The Daily Show With Jon Stewart Mon – Thurs 11p / 10c
Burka Ban
www.thedailyshow.com
Daily Show
Full Episodes
Political Humor Joke of the Day

 

And yes, in conservative communities of all denominations
(and non-religious ones as well) modest dressing restrictions treat all women
like jezebels, so unendingly sexual and distracting that their figures must be
kept out of sight. Such garb – even if it has different meanings for different
wearers – reinforces a misogynist ideal that puts the burden on women to cover up
rather than men to avert their gaze.

This isn’t meant to equivocate between all patriarchal
fashion or grooming trends – (certainly, styles that are restrictive or unhealthy
are worse than those that are just silly), but to point out that they exist on
a spectrum. Feminists stand up for women at either end of the spectrum even
when both ends do have pernicious
aspects. Yes, we criticize "porn culture" at the same time as excoriating the
"modesty movement." But then we should also support women kicked off airplanes
for wearing outfits deemed too skimpy – and rush to defend women denied jobs
because they choose to wear the hijab.

Just because feminists acknowledge the problematic roots of
a practice doesn’t mean that we can, or want, to bully it away. The way humans
dress is an extension of our self-expression, our identity and an indication of
how we align ourselves in terms of community norms and expectations. Attacks on
individual clothing or grooming choices often feel deeply personal and can put
people on the defensive.

The truth is, rarely will clothing choices not be loaded,
complex and full of contradictions – here in the US we have cheerleaders and
beauty queens in suggestive outfits who wear chastity rings, and religious
women who accent their modest clothing with perfume and Botox while toting a
copy of Gender Trouble. Oppressive
mainstream beauty standards may make modest clothing appealing, while
puritanical religious customs may spur women to express their sexuality by
stripping down. It’s not so easy to reject patriarchal standards in their entirety
– if we didn’t shave, wax, or wear makeup (or at times, conceal the fact that we don’t) in strategic ways, we may well have a
much harder time taken seriously by the world (except if the world were a
hippie commune).

Open, nonjudgmental discussion of these complexities may
lead some women to turn towards comfort and away from custom–ditch their high
heels or experiment with less modest clothing. But at the end of the day,
different women have different reactions to what they wear. The feminist group Ni
Putes Ni Soumises and other
Muslim women have taken a convincingly strong stance against the burqa

while some burqa wearers say it’s
a choice they make freely
. Many women get a rush of happiness from high
heels while other women curse them and wish their workplace was more accepting
of less chic footwear.

That doesn’t mean we should throw up our hands and refuse to
examine the meaning and history of clothing styles and fashion expectations – we
should. It’s important to note which styles of dressing get women rewarded in
patriarchal societies and why. But when we do delve, we should delve holistically,
not focus mono-maniacally on habits-literally-of other women.
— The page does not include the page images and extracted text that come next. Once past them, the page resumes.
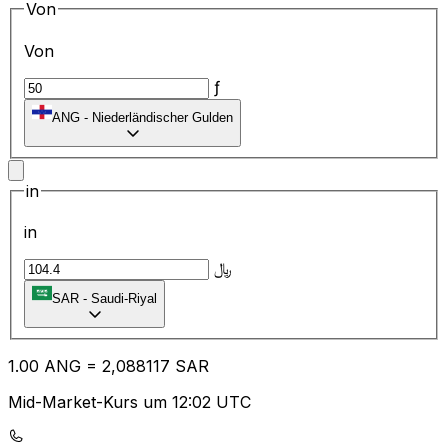
Von
Von
ƒ
ANG
-
Niederländischer Gulden
in
in
﷼
SAR
-
Saudi-Riyal
1.00
ANG
=
2,
088117
SAR
Mid-Market-Kurs um 12:02 UTC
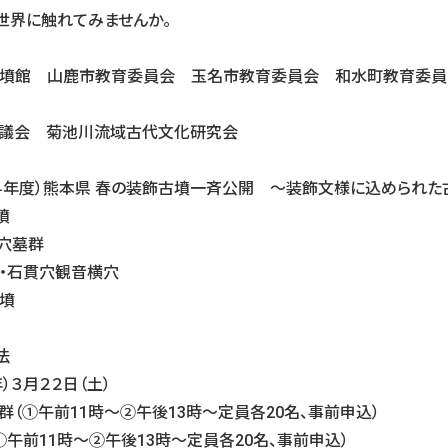
世界に触れてみませんか。
 山鹿市教育委員会 玉名市教育委員会 和水町教育委員
会 菊池川流域古代文化研究会
年度）熊本県 春の装飾古墳一斉公開 ～装飾文様に込められた
墳
穴墓群
・石貫穴観音横穴
墳
法
）３月２２日（土）
前11時～②午後13時～定員各20名、事前申込）
1時～②午後13時～定員各20名、事前申込）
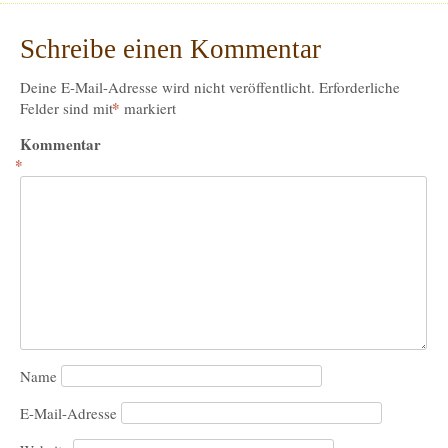
Schreibe einen Kommentar
Deine E-Mail-Adresse wird nicht veröffentlicht.
Erforderliche
*
Felder sind mit
markiert
Kommentar
*
Name
E-Mail-Adresse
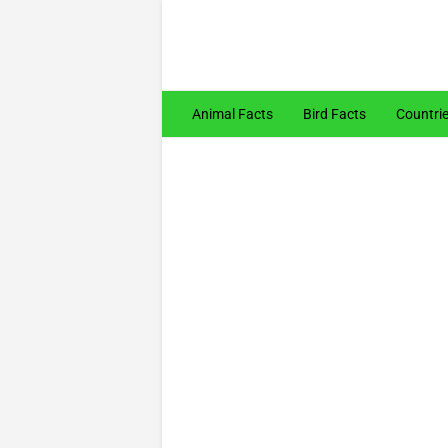
Animal Facts
Bird Facts
Countri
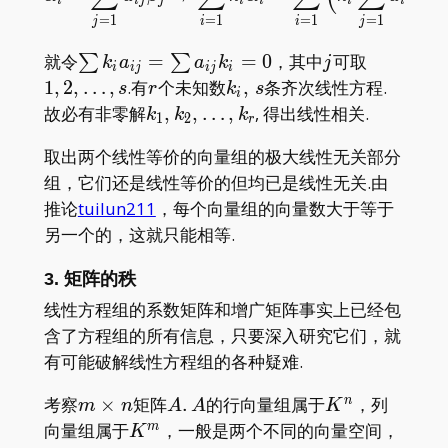
i
i
j
j
i
i
i
i
j
j
=
1
=
1
=
1
=
1
j
i
i
j
\sum k_i
j
1,2,\dots
就令
=
=
0
，其中
可取
∑
∑
k
a
a
k
j
i
i
j
i
j
i
a_{ij}=\sum
r
k_i,\,
1
,
2
,
…
,
.有
个未知数
,
条齐次线性方程.
s
r
k
s
i
a_{ij}k_i=0
s
k_1,k_2,\dots,k_r
故必有非零解
,
,
…
,
, 得出线性相关.
k
k
k
1
2
r
取出两个线性等价的向量组的极大线性无关部分
组，它们还是线性等价的但均已是线性无关.由
推论
tuilun211
，每个向量组的向量数大于等于
另一个的，这就只能相等.
3. 矩阵的秩
线性方程组的系数矩阵和增广矩阵事实上已经包
含了方程组的所有信息，只要深入研究它们，就
有可能破解线性方程组的各种疑难.
m\times
A.\,
K^n
考察
×
矩阵
.
的行向量组属于
，列
n
m
n
A
A
K
n
A
K^m
向量组属于
，一般是两个不同的向量空间，
m
K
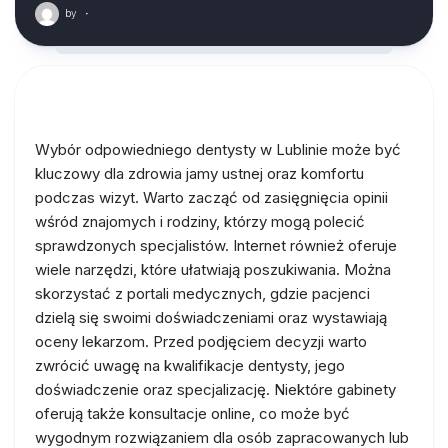
by
·
Wybór odpowiedniego dentysty w Lublinie może być
kluczowy dla zdrowia jamy ustnej oraz komfortu
podczas wizyt. Warto zacząć od zasięgnięcia opinii
wśród znajomych i rodziny, którzy mogą polecić
sprawdzonych specjalistów. Internet również oferuje
wiele narzędzi, które ułatwiają poszukiwania. Można
skorzystać z portali medycznych, gdzie pacjenci
dzielą się swoimi doświadczeniami oraz wystawiają
oceny lekarzom. Przed podjęciem decyzji warto
zwrócić uwagę na kwalifikacje dentysty, jego
doświadczenie oraz specjalizację. Niektóre gabinety
oferują także konsultacje online, co może być
wygodnym rozwiązaniem dla osób zapracowanych lub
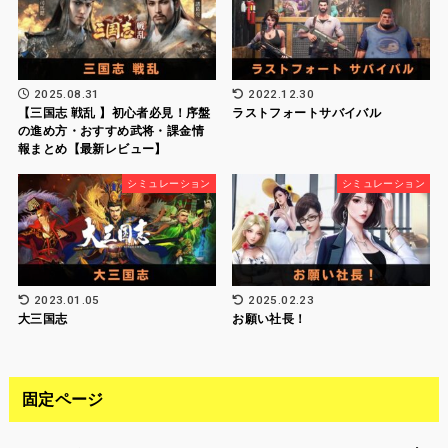
の進め方・おすすめ武将・課金情
報まとめ【最新レビュー】
シミュレーション
シミュレーション
2023.01.05
2025.02.23
大三国志
お願い社長！
固定ページ
お問い合わせ
プライバシーポリシー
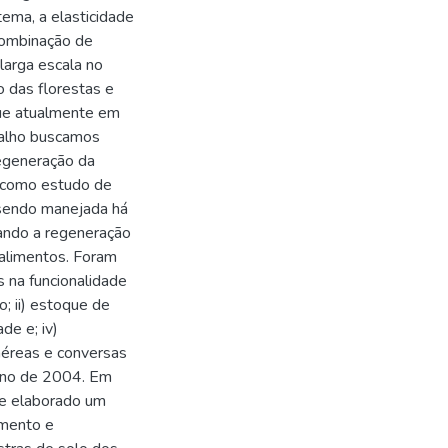
ema, a elasticidade
 combinação de
larga escala no
o das florestas e
que atualmente em
balho buscamos
regeneração da
s como estudo de
 sendo manejada há
sando a regeneração
alimentos. Foram
s na funcionalidade
o; ii) estoque de
de e; iv)
 aéreas e conversas
o ano de 2004. Em
 e elaborado um
amento e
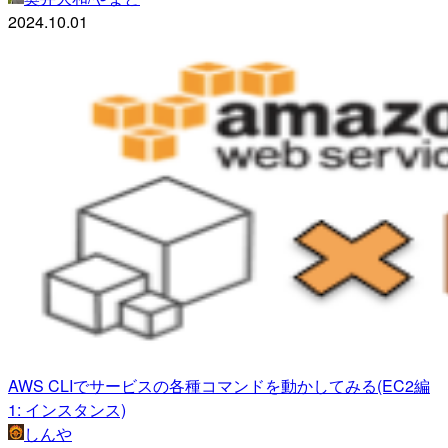
2024.10.01
AWS CLIでサービスの各種コマンドを動かしてみる(EC2編
1: インスタンス)
しんや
Reproductive rights advocates strive for a society where
choice means getting rid of social and legal obstacles to reproductive health
access instead of criticizing women’s individual reproductive decisions.
When feminists talk about clothing we try to focus on getting rid of the
gender, race and class expectations that feed into the way we dress and how we judge
women’s appearance.
We need to continue to target the pressure, coercion,
and legal and social compulsion that affects women, not women themselves. And
imposing laws that regulate clothing does not accomplish that goal, but curtails
women’s freedom even more seriously.